The messages.continueList gradually gets slower
Categories
(Thunderbird :: Add-Ons: Extensions API, defect)
Tracking
(thunderbird_esr6871+ fixed, thunderbird71 fixed, thunderbird72 fixed)
People
(Reporter: mihaicodrean, Assigned: darktrojan)
Details
Attachments
(3 files)
22.87 KB,
image/png
|
Details | |
2.56 KB,
patch
|
mkmelin
:
review+
jorgk-bmo
:
approval-comm-beta+
jorgk-bmo
:
approval-comm-esr68+
|
Details | Diff | Splinter Review |
1.19 KB,
patch
|
mkmelin
:
review+
jorgk-bmo
:
approval-comm-beta+
jorgk-bmo
:
approval-comm-esr68+
|
Details | Diff | Splinter Review |
User Agent: Mozilla/5.0 (Windows NT 10.0; Win64; x64; rv:70.0) Gecko/20100101 Firefox/70.0
Steps to reproduce:
Iterate through the messages in a large folder (45k+ items) using the WebExtensions "messages" API, through the listMessages helper function from: https://thunderbird-webextensions.readthedocs.io/en/68/how-to/messageLists.html
Actual results:
The "continueList" call gradually gets slower, to the point that it's not acceptable.
Expected results:
I would have expected the performance to be linear.
Comment 1•1 year ago
|
||
Hey I'm just an extension developer like you.
I think I know why this happens (but I don't know for sure). Basically, it has to due with how Thunderbird indexes messages, and how it works with Compression. Certain folders and messages are 'harder' for Thunderbird to get the other messages (especially when compressed). As an example, try using messages.list() on Inbox. Then try using it on Drafts and Trash. You should notice a big difference in the time it takes (use Date.now() before and after each). That's because Drafts and Trash are stored in a way that it's harder to get to them - we don't look at Drafts or the Trash very often, so they aren't in a 'convenient' place for Thunderbird to get.
In addition, when you start using messages.list(), Thunderbird has to start remembering message ids, and I think it uses some sort of internal data structure to do so (again, just a guess). This might also cause things to slow down slightly, although it shouldn't be that much (or at least, it wasn't for me with 50,000 messages).
Suffice to say, getting messages from Archives can sometimes takes as long as 1.5 seconds in my experience.
A bigger problem I see with all of this is that getting messages this way sometimes freezes up the UI. So that 1.5 second freeze is really noticeable.
(In reply to michael.pope.email from comment #1)
Thanks for jumping in.
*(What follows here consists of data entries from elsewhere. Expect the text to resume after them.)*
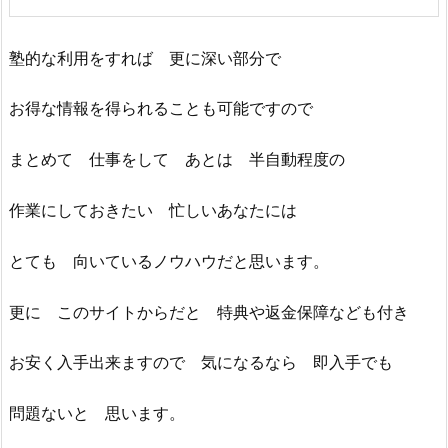
塾的な利用をすれば 更に深い部分で
お得な情報を得られることも可能ですので
まとめて 仕事をして あとは 半自動程度の
作業にしておきたい 忙しいあなたには
とても 向いているノウハウだと思います。
更に このサイトからだと 特典や返金保障なども付き
お安く入手出来ますので 気になるなら 即入手でも
問題ないと 思います。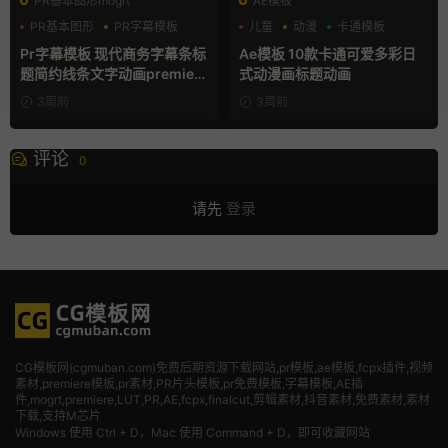
PR基本图形mogrt
AE模板
PR基本图形
PR字幕模板
儿童
动漫
卡通模板
商务模板
Pr字幕模板 现代商务字幕条标
Ae模板 10款卡通可爱多彩日
题简约线条文字动画premiere
式动漫画标题动画
模板
3周前
3周前
评论
0
请先
登录
CG模板网(cgmuban.com)免费后期资源下载网站,pr模板,ae模板,fcpx插件,视频
素材
,premiere模板,pr素材,PR片头模板,pr免费模板,字幕模板,AE插
件,mogrt,premiere,LUT,PR,AE,fcpx,finalcut,剪辑素材,抖音素材,免费素材,素材
下载,支持M芯片
Windows 使用 Ctrl + D，Mac 使用 Command + D，即可收藏网站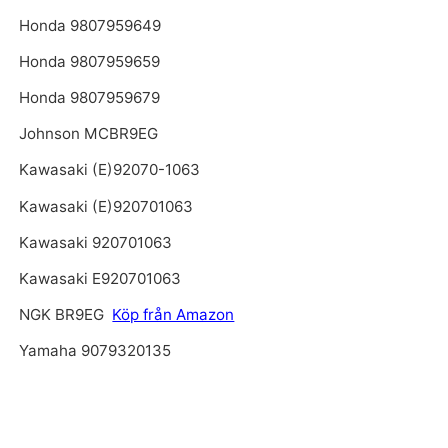
Honda 9807959649
Honda 9807959659
Honda 9807959679
Johnson MCBR9EG
Kawasaki (E)92070-1063
Kawasaki (E)920701063
Kawasaki 920701063
Kawasaki E920701063
NGK BR9EG
Köp från Amazon
Yamaha 9079320135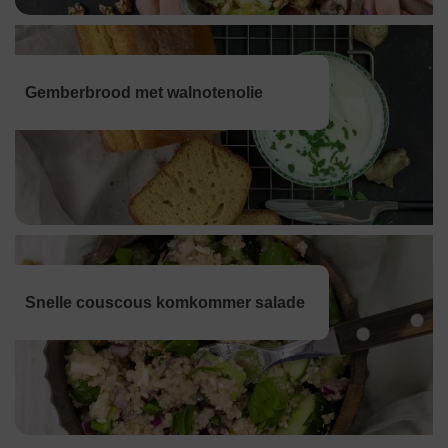
Gemberbrood met walnotenolie
Snelle couscous komkommer salade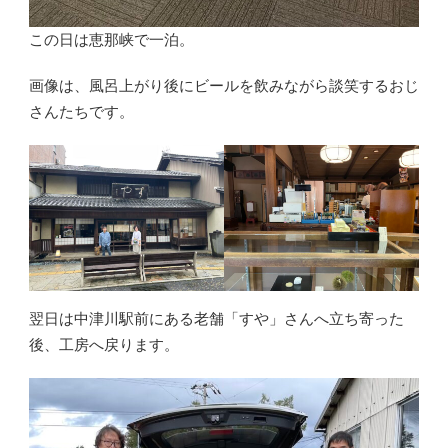
この日は恵那峡で一泊。
画像は、風呂上がり後にビールを飲みながら談笑するおじ
さんたちです。
翌日は中津川駅前にある老舗「すや」さんへ立ち寄った
後、工房へ戻ります。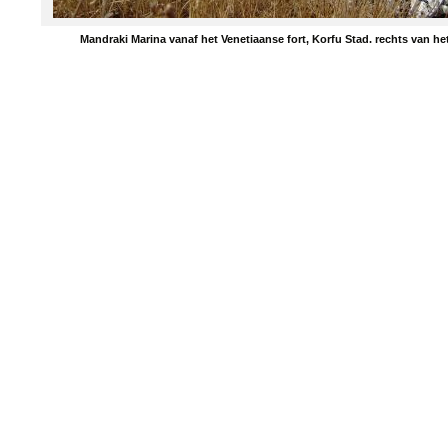
Mandraki Marina vanaf het Venetiaanse fort, Korfu Stad. rechts van h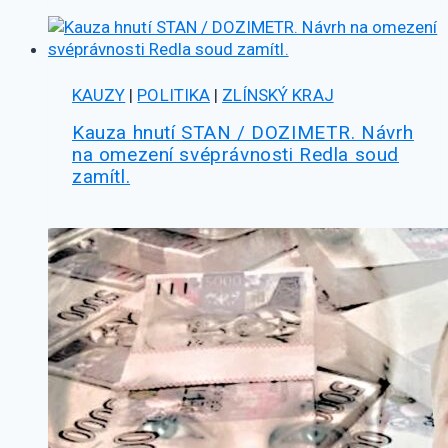
KAUZY
|
POLITIKA
|
ZLÍNSKÝ KRAJ
Kauza hnutí STAN / DOZIMETR. Návrh
na omezení svéprávnosti Redla soud
zamítl.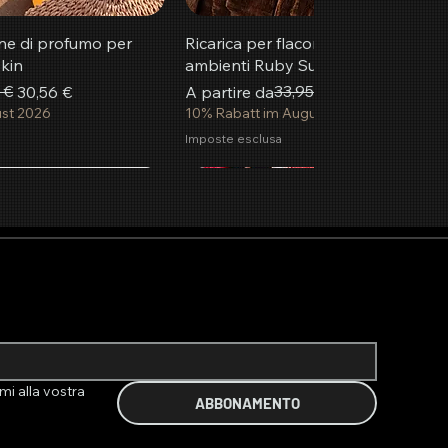
one di profumo per
Ricarica per flacone di profumo per
kin
ambienti Ruby Summer
 €
Prezzo regolare
Prezzo scontato
33,95 €
30,56 €
A partire da
30,56 €
ust 2026
10% Rabatt im August 2026
Imposte esclusa
più popolare
Nuovo
i al carrello
i al carrello
i al carrello
Aggiungi al carrello
Aggiungi al carrello
Aggiungi al carrello
mi alla vostra 
ABBONAMENTO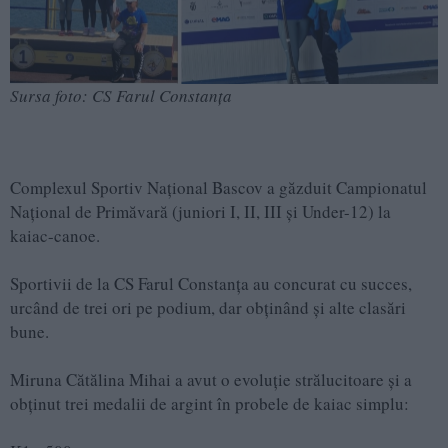
Sursa foto: CS Farul Constanța
Complexul Sportiv Național Bascov a găzduit Campionatul
Național de Primăvară (juniori I, II, III și Under-12) la
kaiac-canoe.
Sportivii de la CS Farul Constanța au concurat cu succes,
urcând de trei ori pe podium, dar obținând și alte clasări
bune.
Miruna Cătălina Mihai a avut o evoluție strălucitoare și a
obținut trei medalii de argint în probele de kaiac simplu:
In my case:
- The first batches of 100 messages each are decently fast
- But then the decay gets noticeable and by the time it gets over 5000 messages, the time spent in continueList() is 2-3 seconds for each call
- The UI is barely usable during this time
- What's also interesting is that this seems to be CPU-bound (20% on a i7, almost constantly), with little to no disk activity
- No apparent memory leak, as far as I can tell by watching the private bytes
- I did a "Repair Folder", just in case, but that didn't change anything
- Also, in my case it's a custom folder, not the standard ones.
I'm surprised that you report 1.5 seconds to fetch 50,000 message headers. If I would have that kind of performance, I would be happy.
Comment 3•1 year ago
|
||
(In reply to Mihai from comment #2)
(In reply to michael.pope.email from comment #1)
Thanks for jumping in. In my case:
- The first batches of 100 messages each are decently fast
- But then the decay gets noticeable and by the time it gets over 5000 messages, the time spent in continueList() is 2-3 seconds for each call
- The UI is barely usable during this time
- What's also interesting is that this seems to be CPU-bound (20% on a i7, almost constantly), with little to no disk activity
- No apparent memory leak, as far as I can tell by watching the private bytes
- I did a "Repair Folder", just in case, but that didn't change anything
- Also, in my case it's a custom folder, not the standard ones.
I'm surprised that you report 1.5 seconds to fetch 50,000 message headers. If I would have that kind of performance, I would be happy.
I should clarify. 1.5 seconds to fetch 100 messages (using message.continueList() or message.list()). But that's only in the deep Archives (really old ones).
Yeah, it's definitely CPU bound. Don't know why though. What I've done with my extension is create a few queues. I measure how long the continueList() or list() was, and then I setTimeout() for a certain period based on that (using async.js is so nice for this). That allows me to keep my extension's overall power usage listed as very low, even with the occasional burst up to 15% or so. It does mean that you only get a new list of 100 messages every 4-10 seconds though, which is a lot slower. So try putting the delays in and I think things will work better. As I mentioned in the post above, the call freezes up the UI a bit, so it's good to put some space in between them anyways.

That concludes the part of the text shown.